It happened Monday in California to a small group of protesters who waved U.S. flags in front of a school where officials had banned the practice to avoid violence threatened by Hispanic students celebrating Cinco de Mayo.
The controversy developed in 2010, when school officials ordered students not to wear U.S. flag-themed shirts on the Mexican holiday. The ban has been upheld by a federal appeals court.
The controversy brought a small group of protesters out Monday, and the community reacted immediately.
“What’s wrong with these white people holding up American flags in Morgan hill??? Racist a–holes,” wrote Gia Lee in a feed monitored by Twitchy.
The report also noted the school superintendent was confirming that students wearing American flag-themed shirts on Monday “won’t be kicked out.”
“Read that sentence again and then cringe at the fact that had to be said in the United States,” the Twitchy report said.
The San Francisco Chronicle reported a group called Gilroy-Morgan Hill Patriots stood in front of Live Oak High School for about an hour waving American flags.
The protest followed the decision earlier this year by the 9th Circuit Court of Appeals that school officials, in a dispute four years ago, were right to suspend the First Amendment rights of students who wanted to wear U.S. flag-themed shirts on Cinco de Mayo.

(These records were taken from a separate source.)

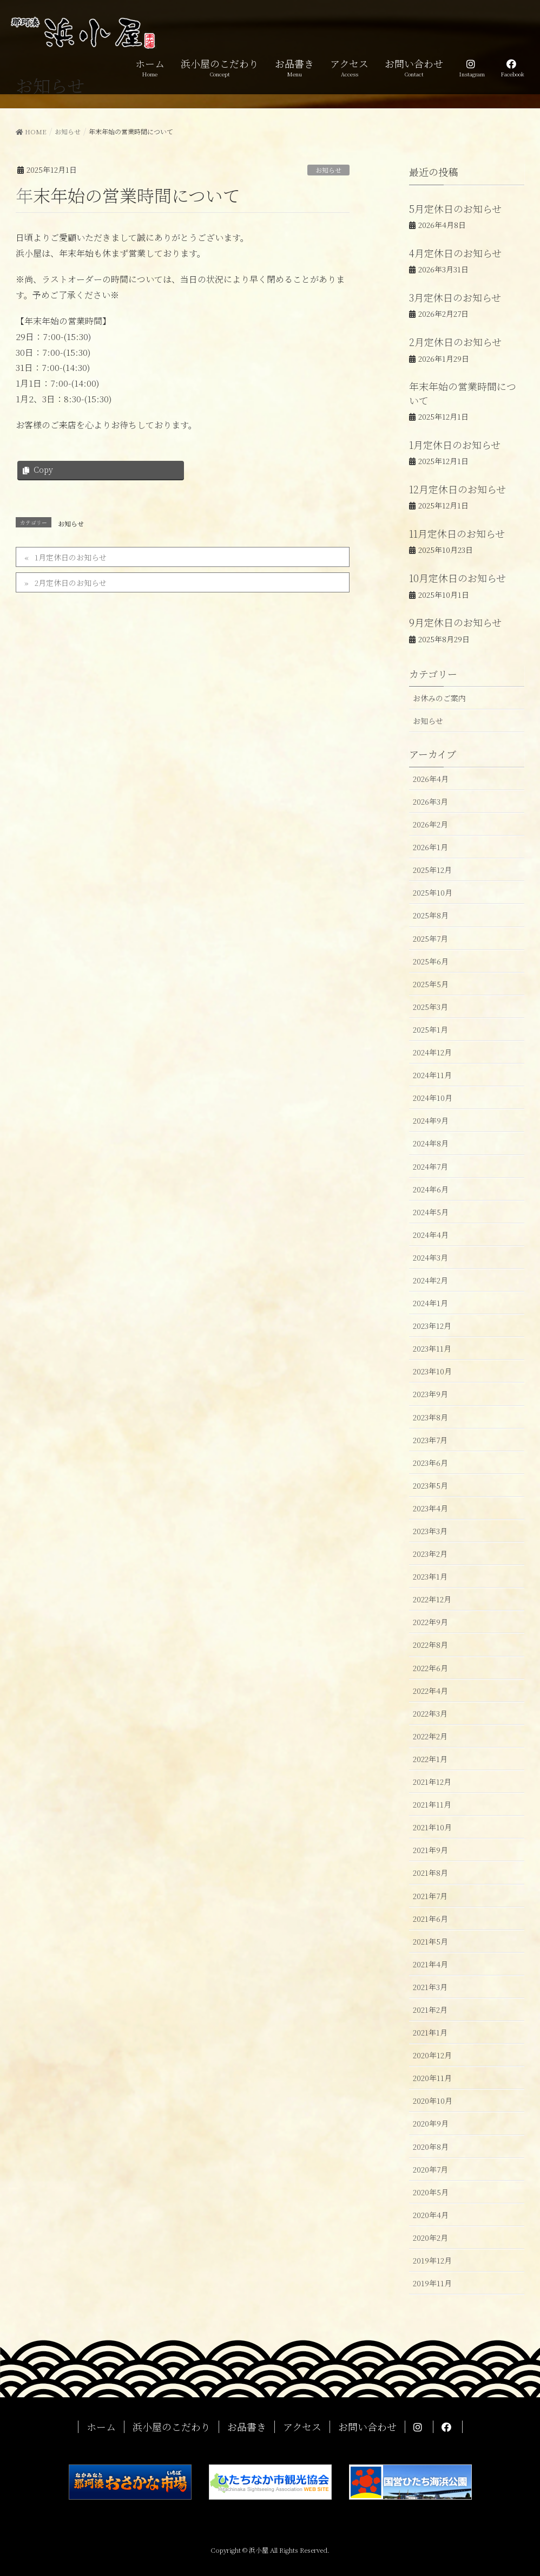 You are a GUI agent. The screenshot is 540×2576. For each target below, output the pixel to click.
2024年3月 (430, 1257)
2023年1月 (430, 1576)
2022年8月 (430, 1644)
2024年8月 (431, 1143)
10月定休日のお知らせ (457, 578)
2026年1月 (430, 847)
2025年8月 (431, 915)
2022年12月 (432, 1599)
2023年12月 (432, 1325)
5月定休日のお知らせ (455, 208)
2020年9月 (431, 2123)
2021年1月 (430, 2032)
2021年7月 (430, 1895)
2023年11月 (432, 1348)
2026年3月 (430, 801)
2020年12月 (432, 2055)
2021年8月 (430, 1872)
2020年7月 (430, 2169)
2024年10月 (432, 1097)
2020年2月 (430, 2237)
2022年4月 (430, 1690)
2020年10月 (432, 2100)
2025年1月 (430, 1029)
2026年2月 (430, 824)
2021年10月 (432, 1827)
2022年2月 (430, 1736)
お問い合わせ (367, 2427)
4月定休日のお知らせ (455, 253)
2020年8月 (431, 2146)
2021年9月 (430, 1849)
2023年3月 (430, 1530)
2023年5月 (430, 1485)
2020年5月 (431, 2192)
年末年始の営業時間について (462, 393)
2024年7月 (430, 1166)
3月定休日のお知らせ (455, 297)
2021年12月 (432, 1781)
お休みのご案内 (439, 698)
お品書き (246, 2427)
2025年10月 (432, 892)
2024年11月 (432, 1074)
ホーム (101, 2427)
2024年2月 (430, 1280)
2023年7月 (430, 1439)
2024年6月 (431, 1189)
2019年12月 (432, 2260)
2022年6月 (430, 1667)
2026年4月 (431, 778)
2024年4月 (431, 1234)
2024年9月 (431, 1120)
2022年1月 (430, 1758)
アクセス (302, 2427)
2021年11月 (432, 1804)
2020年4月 (431, 2214)
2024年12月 (432, 1052)
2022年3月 (430, 1713)
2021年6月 (430, 1918)
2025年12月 (432, 869)
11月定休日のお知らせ (457, 533)
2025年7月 (430, 938)
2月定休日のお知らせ (71, 582)
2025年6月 (431, 961)
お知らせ (328, 169)
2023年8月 (430, 1417)
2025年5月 (431, 984)
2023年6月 (430, 1462)
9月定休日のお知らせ (455, 622)
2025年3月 (430, 1006)
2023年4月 (430, 1508)
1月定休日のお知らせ (71, 557)
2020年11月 (432, 2077)
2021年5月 (430, 1941)
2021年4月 (430, 1964)
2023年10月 (432, 1371)
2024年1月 (430, 1302)
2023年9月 (430, 1393)
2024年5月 (431, 1212)
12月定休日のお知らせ (457, 489)
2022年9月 (430, 1621)
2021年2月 (430, 2009)
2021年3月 (430, 1986)
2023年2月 (430, 1553)
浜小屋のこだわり (171, 2427)
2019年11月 (432, 2283) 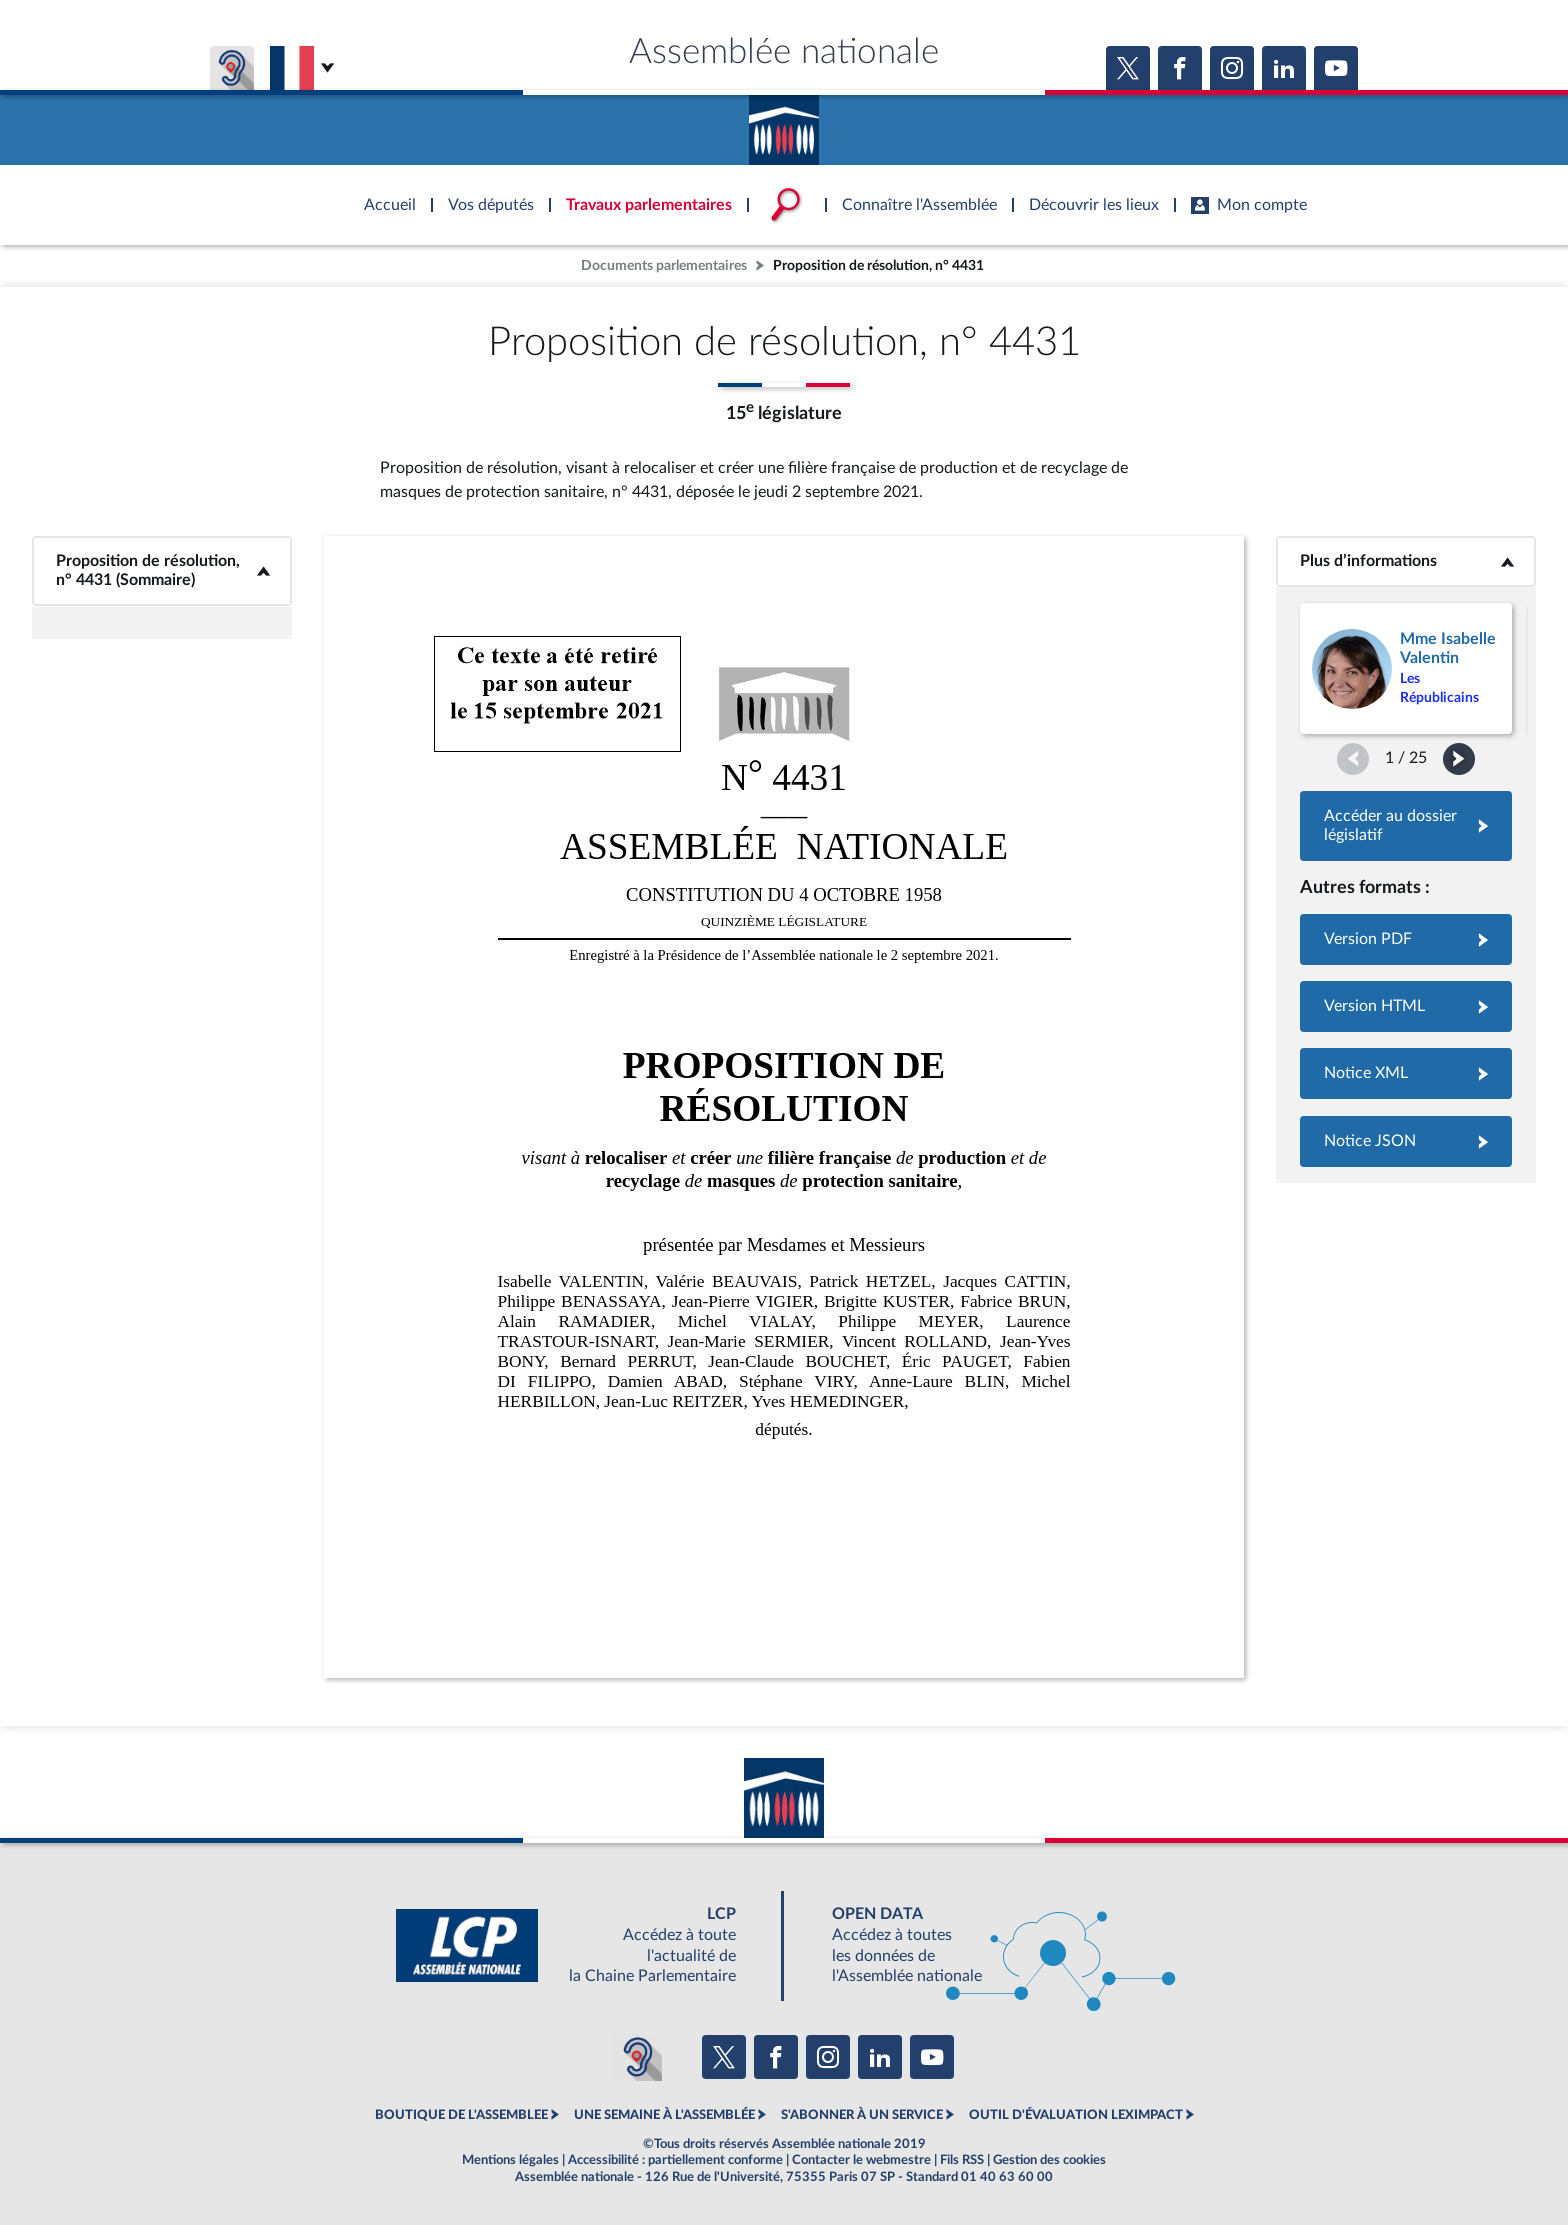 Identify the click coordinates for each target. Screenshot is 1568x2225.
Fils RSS (962, 2160)
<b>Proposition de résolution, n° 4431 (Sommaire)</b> (162, 570)
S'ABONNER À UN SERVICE (862, 2115)
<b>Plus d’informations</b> (1406, 561)
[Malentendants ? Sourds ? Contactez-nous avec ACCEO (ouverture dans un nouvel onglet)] (638, 2057)
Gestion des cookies (1049, 2160)
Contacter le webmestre (861, 2160)
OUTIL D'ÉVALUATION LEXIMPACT (1076, 2115)
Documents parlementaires (664, 265)
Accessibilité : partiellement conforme (675, 2160)
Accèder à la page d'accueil (784, 123)
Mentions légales (510, 2160)
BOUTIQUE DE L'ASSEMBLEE (461, 2115) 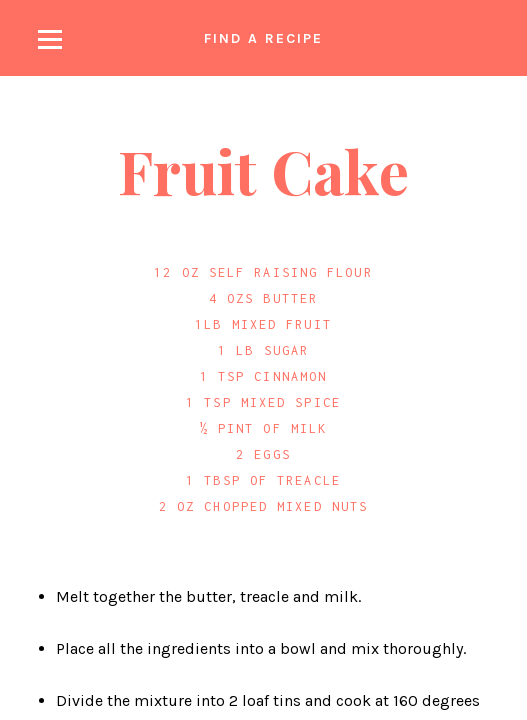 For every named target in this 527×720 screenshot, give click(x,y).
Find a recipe (263, 38)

Mexican students allegedly had threatened violence because of the shirts, and school officials, consequently, suspended the right of other students to wear Old Glory.
Twitchy caught Davey D blasting the patriots: “Shout out to the racist a– adults, so-called patriots who are posted up at Live Oak HS in Morgan Hill protesting Cinco de Mayo #idiots.”
“The Gilroy Morgan Hill Patriots … what a bunch of racist d–k-heads!! I think they may be part owners of the LA Clippers. #racist,” wrote Jorge P. Gonzalez.
“Hey folks in Morgan Hill. You have some racist neighbors. You need to check those tea party a–holes,” said Al_Bondigas.
“F— your American flag. Racist as f—s. I’ll always have pride with my Mexican flag but not the American one,” wrote Ivan Mora.
KPIX-TV in San Francisco reported the high school built a chain-link fence to keep the tea-party group from “disrupting classes.”
“Usually when you put up a fence, it’s a barrier. And, we interpret it as a barrier to keep out the First Amendment,” Georgine Scott-Codiga, president of the Gilroy-Morgan Hill Patriots, told the station.
“I don’t believe there’s any need in America to suppress a national symbol of patriotism and freedom.”